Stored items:
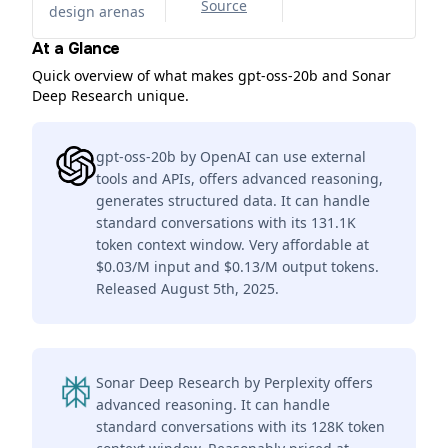
Source
design arenas
At a Glance
Quick overview of what makes gpt-oss-20b and Sonar
Deep Research unique.
gpt-oss-20b by OpenAI can use external
tools and APIs, offers advanced reasoning,
generates structured data. It can handle
standard conversations with its 131.1K
token context window. Very affordable at
$0.03/M input and $0.13/M output tokens.
Released August 5th, 2025.
Sonar Deep Research by Perplexity offers
advanced reasoning. It can handle
standard conversations with its 128K token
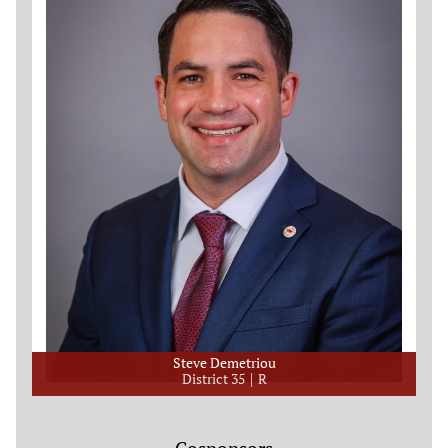
Steve Demetriou
District 35
R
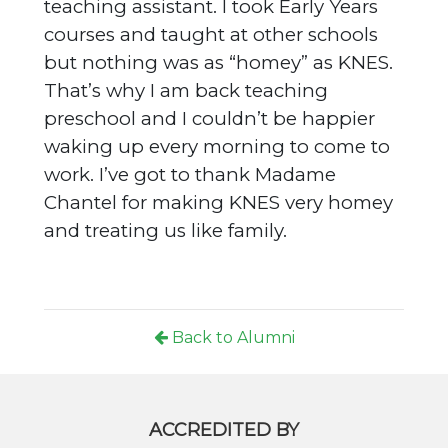
teaching assistant. I took Early Years
courses and taught at other schools
but nothing was as “homey” as KNES.
That’s why I am back teaching
preschool and I couldn’t be happier
waking up every morning to come to
work. I’ve got to thank Madame
Chantel for making KNES very homey
and treating us like family.
Back to Alumni
ACCREDITED BY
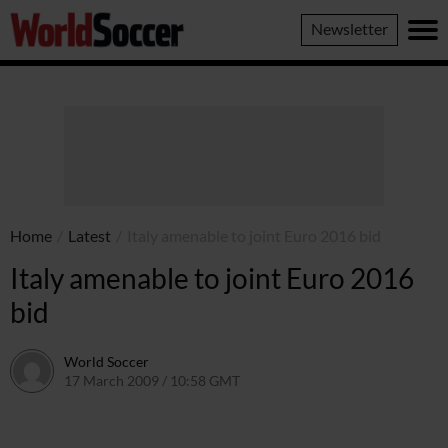
World
Newsletter
Soccer
Home
/
Latest
/
Italy amenable to joint Euro 2016 bid
Italy amenable to joint Euro 2016
bid
World Soccer
17 March 2009 / 10:58 GMT
24 May 2011 / 14:20 BST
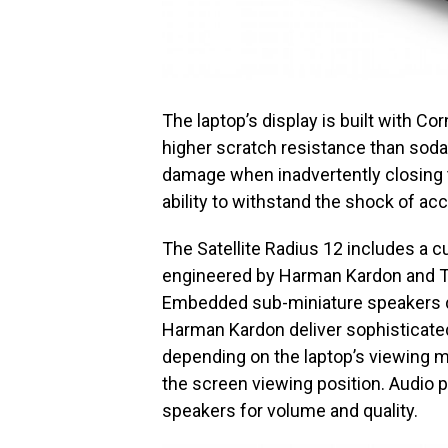
The laptop’s display is built with Co
higher scratch resistance than soda
damage when inadvertently closing t
ability to withstand the shock of ac
The Satellite Radius 12 includes a
engineered by Harman Kardon and Tos
Embedded sub-miniature speakers d
Harman Kardon deliver sophisticated
depending on the laptop’s viewing m
the screen viewing position. Audio 
speakers for volume and quality.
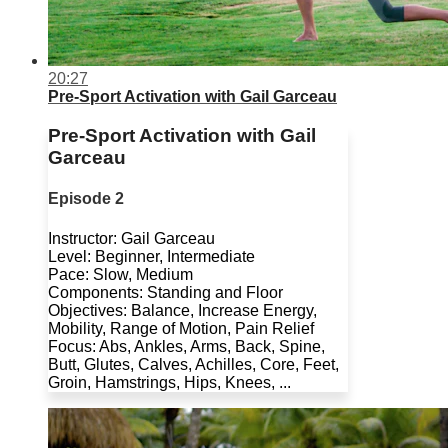
20:27
Pre-Sport Activation with Gail Garceau
Pre-Sport Activation with Gail
Garceau
Episode 2
Instructor: Gail Garceau
Level: Beginner, Intermediate
Pace: Slow, Medium
Components: Standing and Floor
Objectives: Balance, Increase Energy,
Mobility, Range of Motion, Pain Relief
Focus: Abs, Ankles, Arms, Back, Spine,
Butt, Glutes, Calves, Achilles, Core, Feet,
Groin, Hamstrings, Hips, Knees, ...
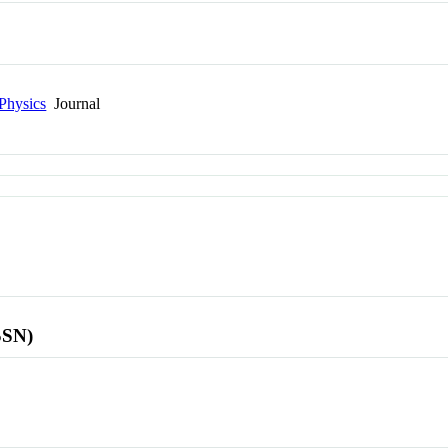
Physics
Journal
SSN)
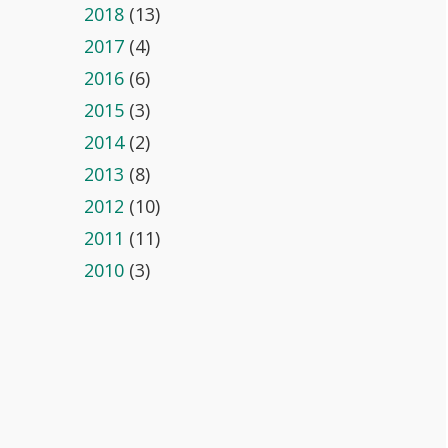
2018
(13)
2017
(4)
2016
(6)
2015
(3)
2014
(2)
2013
(8)
2012
(10)
2011
(11)
2010
(3)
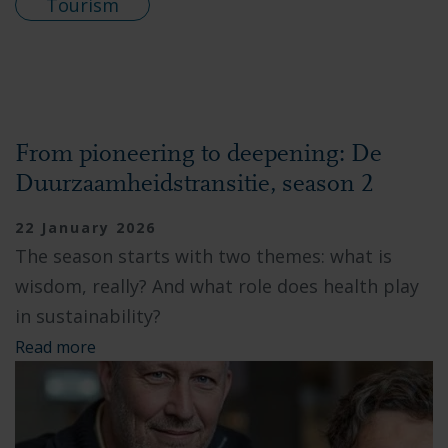
Tourism
From pioneering to deepening: De
Duurzaamheidstransitie, season 2
22 January 2026
The season starts with two themes: what is
wisdom, really? And what role does health play
in sustainability?
Read more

Task details: Using the entries above, reproduce word for word only the lines from the one that contains "but nothing was" to the one that contains "24 May 2011 / 14:20 BST", both ends included, and drop every picture.

Result for this task:
but nothing was as “homey” as KNES.
That’s why I am back teaching
preschool and I couldn’t be happier
waking up every morning to come to
work. I’ve got to thank Madame
Chantel for making KNES very homey
and treating us like family.
Back to Alumni
ACCREDITED BY
World
Newsletter
Soccer
Home
/
Latest
/
Italy amenable to joint Euro 2016 bid
Italy amenable to joint Euro 2016
bid
World Soccer
17 March 2009 / 10:58 GMT
24 May 2011 / 14:20 BST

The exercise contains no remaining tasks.